Amorim studia il Milan e ha già deciso chi non rientra nel progetto. Due nomi sono finiti sotto osservazione per una possibile partenza nelle prossime settimane, secondo le indiscrezioni riportate da Carlo Pellegatti.
Musah e il prestito fallito: il ritorno che non convince
Musah torna da Bergamo con un bilancio desolante. In prestito all’Atalanta ha collezionato 29 presenze complessive tra Champions e campionato, segnando solo due reti e quasi sempre dalla panchina. Troppo poco per convincere i bergamaschi a riscattarlo, troppo poco anche per rassicurare Amorim sulla sua utilità nel centrocampo rossonero. Le voci circolate nel recente passato su una valutazione in ritiro si sono dissolte rapidamente. Il tecnico portoghese avrebbe già deciso di proporre Musah in uscita, con la Lazio tra le squadre interessate secondo quanto riferito da Pellegatti.
Ricci, l’investimento da 23 milioni che non decolla
Ricci, arrivato dal Torino nella scorsa estate, vive un periodo di completa invisibilità. Una trentina di presenze in campionato, ma solo undici volte da titolare: un dato che fotografa perfettamente l’assenza di fiducia nei suoi confronti. Quando Modrić è stato out, Allegri ha scelto Jashari fresco rientrante dall’infortunio, condividendo un segnale inequivocabile sulla gerarchie interne.
L’impressione è che anche Amorim non straveda per il calciatore italiano. Se il portoghese non lo riterrà funzionale al suo calcio, il Milan dovrà trovare una soluzione rapida per un giocatore che rappresenta ancora un’occasione di mercato interessante per altri club. La competizione nella zona mediana è spietata e Ricci non ha ancora trovato il modo di imporsi davanti a profili più esperti.

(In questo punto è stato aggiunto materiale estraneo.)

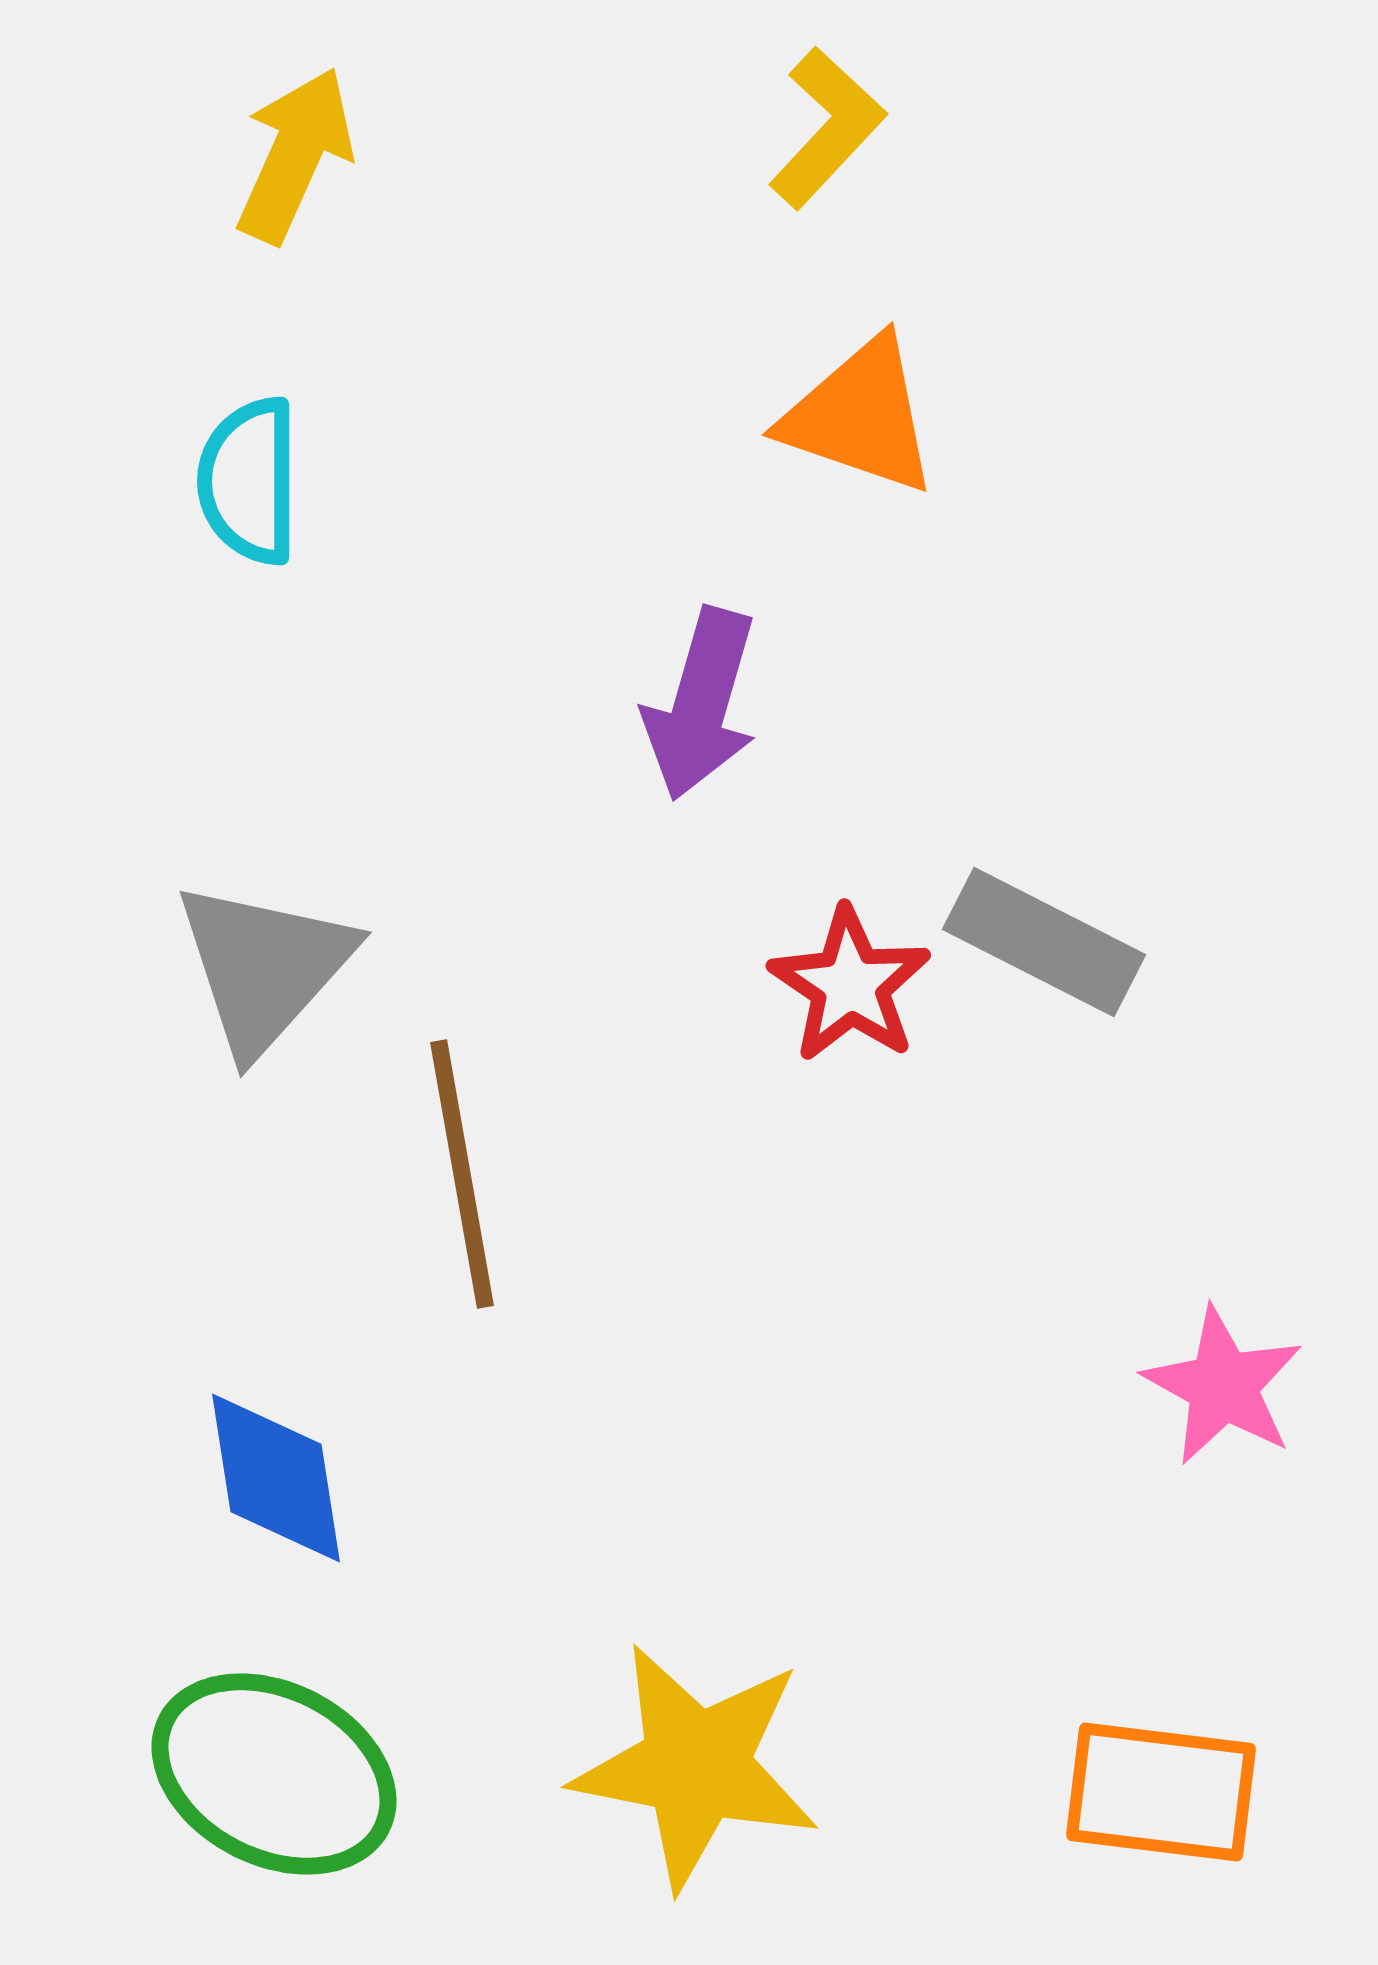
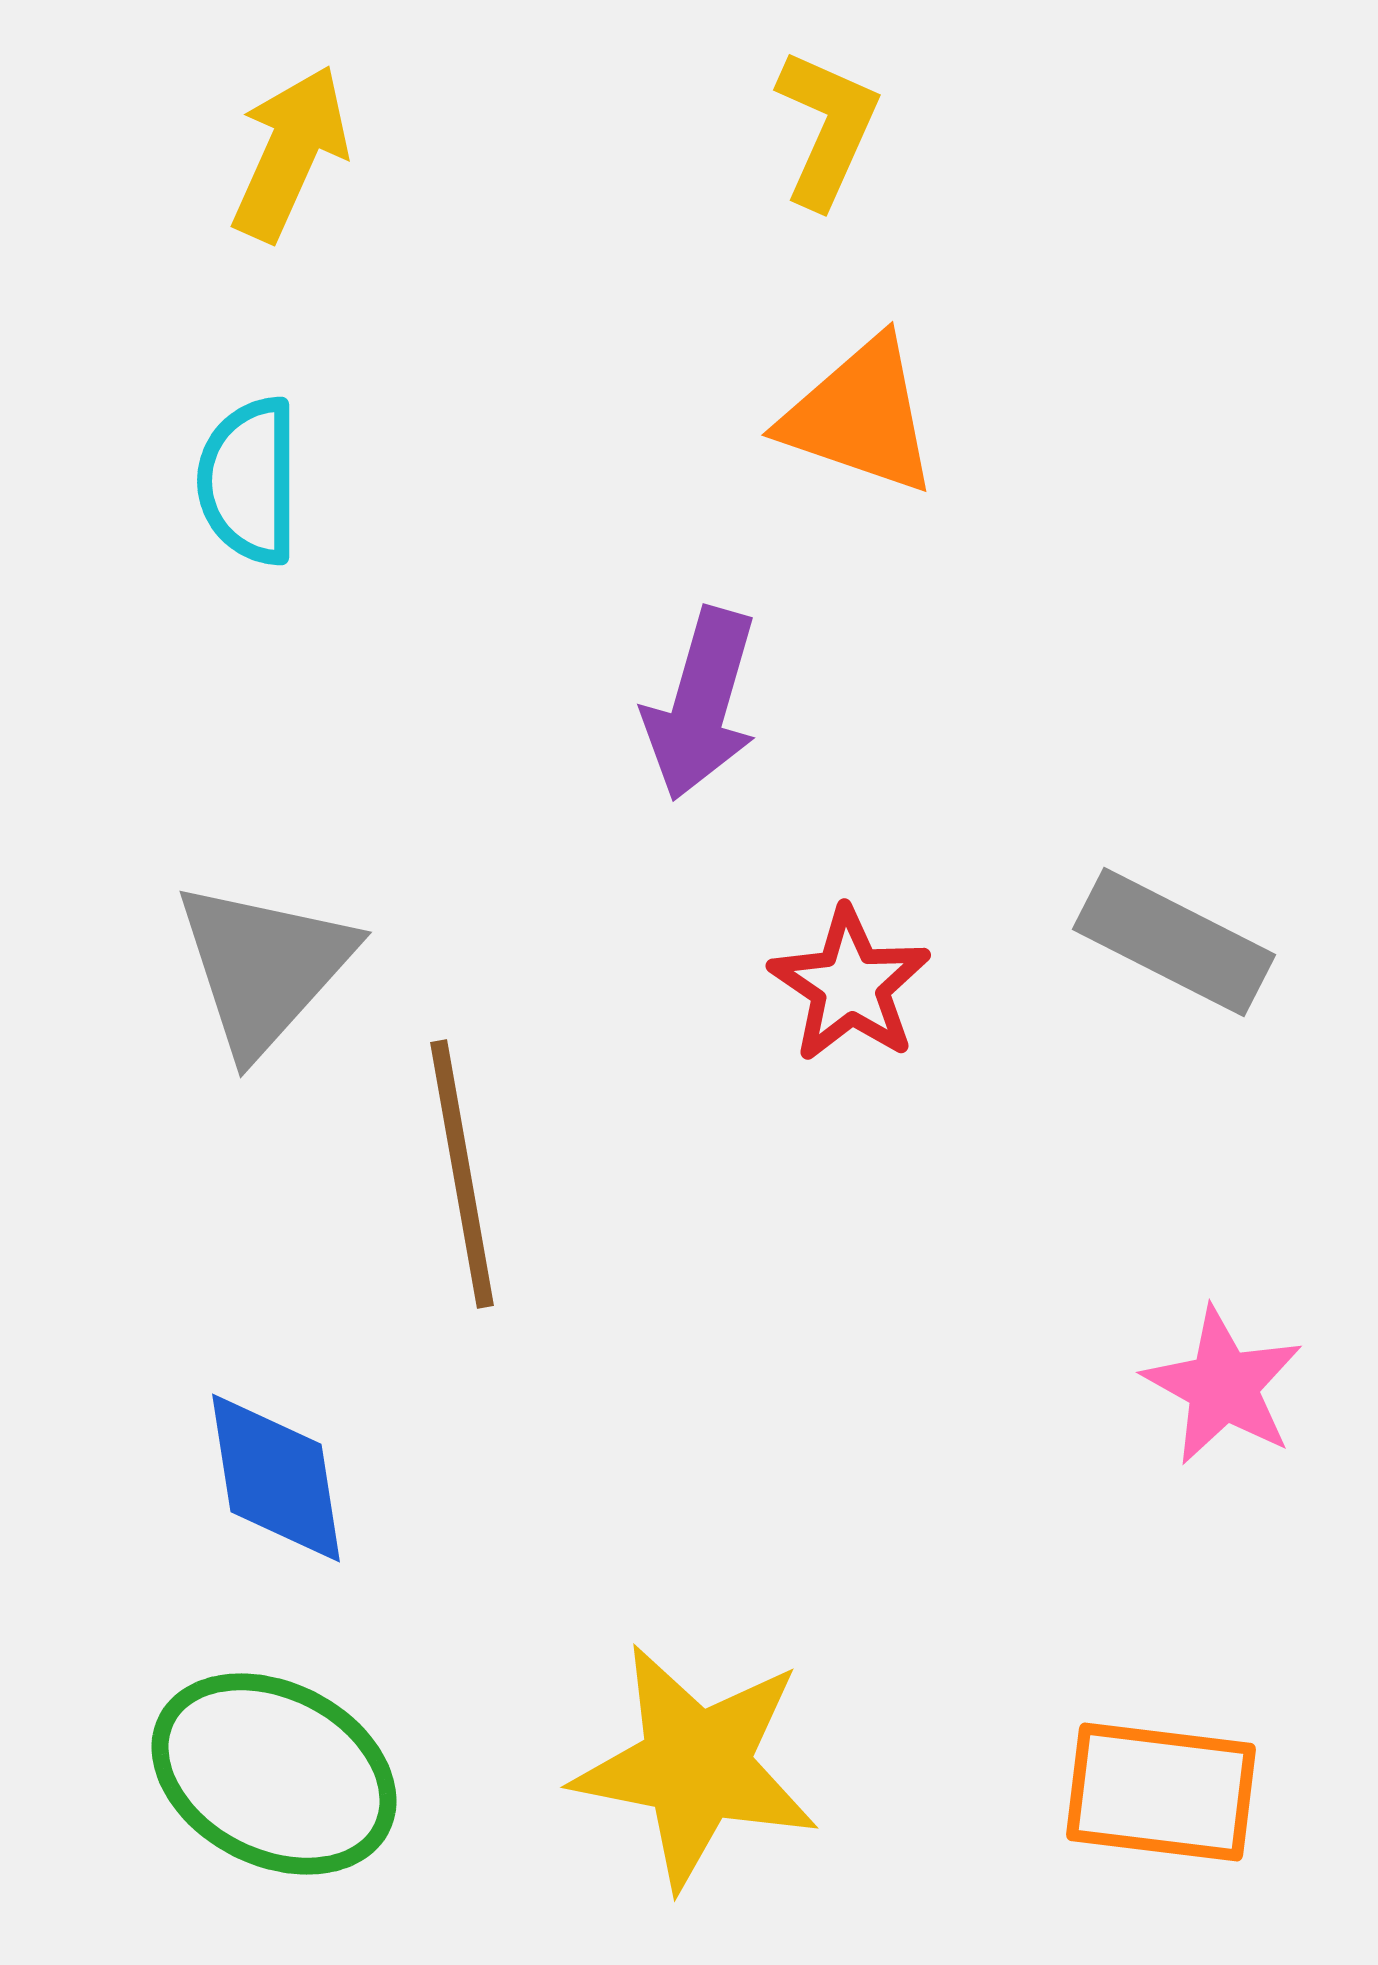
yellow L-shape: rotated 19 degrees counterclockwise
yellow arrow: moved 5 px left, 2 px up
gray rectangle: moved 130 px right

Amorim accelera le valutazioni: il ruolo del portoghese sul mercato
Quali sono i criteri di Amorim per le cessioni? L’adattamento al modulo e la competitività rispetto ai compagni di reparto. Musah e Ricci non superano entrambi i test. Il primo non ha dimostrato continuità nemmeno in prestito, il secondo non ha trovato spazi nemmeno quando le gerarchie si sono riorganizzate. Entrambi rappresentano risorse che il Milan può monetizzare per finanziare altri interventi.
Nelle prossime settimane il calciomercato del Milan si muoverà su due binari paralleli: ulteriori acquisti per rinforzare il progetto tattico di Amorim e soprattutto le cessioni di profili che non rientrano nelle sue priorità. Musah e Ricci sono tra i primi nomi sulla lista dei partenti, con la Lazio e altri club già avvisati della loro possibile disponibilità. La finestra di mercato diventerà cruciale per delineare il volto definitivo della squadra secondo le visioni del tecnico portoghese.